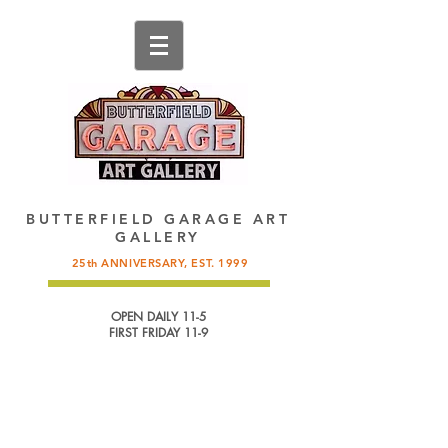
137 King Street, St. Augustine, FL.
904-825-4577
,
info@butterfieldgarage.com
BUTTERFIELD GARAGE ART
GALLERY
25th ANNIVERSARY, EST. 1999
OPEN DAILY 11-5
FIRST FRIDAY 11-9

========

» **Your assignment**
The entries above should be retyped word for word, with all pictures omitted.

» **Answer**
137 King Street, St. Augustine, FL.
904-825-4577
,
info@butterfieldgarage.com
BUTTERFIELD GARAGE ART
GALLERY
25th ANNIVERSARY, EST. 1999
OPEN DAILY 11-5
FIRST FRIDAY 11-9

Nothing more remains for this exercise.